Salgo para la guardería con veinte minutos de antelación para comprar papel de impresora. Entro en una papelería de la Jakobistraße en la que llevo queriendo entrar desde que nos mudamos, pues tiene ese aspecto abigarrado y sensual de las viejas papelerías, en las que los folios tenían marca de agua, los lápices estaban ordenados según su dureza en grandes chibaletes y había cartulinas de todos los colores del arco iris. Como me parece que queda mal entrar allí para comprar algo tan utilitario como papel de impresora, añado dos lápices con motivos florales que me recuerdan otros que tuve hace casi cuarenta años, y retengo el impulso de llevarme un sello de caucho que me permitiría estampar lambrequines en todos los trabajos que debo corregir esta semana. Pero al ir a pagar, ay, la máquina no acepta mi tarjeta, porque es guiri.
Miro el reloj, me subo a la bici y me acerco al banco más próximo, una caja de ahorros del Lister Platz. Saco una suma excesiva de dinero pero no puedo volver a ponerme los guantes porque no me he traído el desinfectante, y es probable que varios cientos de enfermos hayan tocado el teclado de ese cajero antes que yo. Entro en una farmacia que hay al lado y me desinfecto las manos con el dispensador de la entrada.
—¿Qué desea?
—Un bote de gel hidroalcohólico —digo, por decir.
El bote cuesta dos euros y pico, pero solo se puede pagar con tarjeta a partir de 5€, así que digo que no tengo suelto y que volveré más tarde a comprarlo; me desinfecto de nuevo las manos con el dispensador gratuito y salgo tan campante.
Al menos eso es lo que hago en mi cabeza: como en el mundo real doy pena, pago el gel con un billete de 80 (o de algo así; con un billete, en cualquier caso, que no había visto nunca antes y que tenía impreso el puente sobre el río Kwai) y regreso a toda mecha a la papelería, solo para encontrar que ahora se ha formado una cola a la entrada. Una cola de una persona, pero cola al fin y al cabo. La pandemia ha obligado a restringir el número de clientes según el tamaño del local, y como la papelería es muy chica y está, además, invadida de expositores, no se admiten más de dos o tres clientes a la vez. Cada cliente debe coger una canastilla al entrar, y si no ve canastillas, es que no cabe; es una de esas paradojas que nos está dejando el control de epidemias casero: regular el aforo obligando a que los desconocidos se pasen cosas de mano en mano.

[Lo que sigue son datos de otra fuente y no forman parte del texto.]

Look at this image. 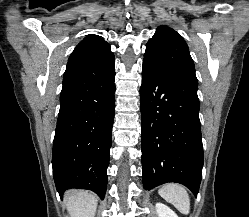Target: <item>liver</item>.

Los clientes de esta papelería somos pocos pero exigentes, así que la cola de una persona —ahora somos dos, en realidad— no se mueve, y yo veo cómo se me acerca por el carril de la izquierda la hora a la que tengo que recoger a Óscar en la guardería. Al fin sale alguien y puede entrar la persona que está delante de mí, pero durante otros cuatro o cinco interminables minutos no sale nadie más. Entonces veo que llega detrás de mí un tipo con un billete de veinte pavos en una mano y una de las canastillas en la otra.
—¡Menudo listillo! —le grito—. ¡Y yo aquí esperando como un imbécil!
Le arranco la canastilla de la mano, irrumpo en la tienda muy digno y por una vez lo que ocurre en mi mente es también lo que ocurre en el mundo real. Pago mis compras, pedaleo como un loco y llego a la guardería solo con cinco minutos de retraso, pero entonces me toca esperar veinte minutos porque todos los demás niños ya saben andar y salen antes que el mío.
Destapo el gel hidroalcohólico y echo un trago tonificante, mientras pienso en la larga lista de reglamentos, rutinas y adminículos que nos ha impuesto la pandemia. Casi como si fuera otro hijo más.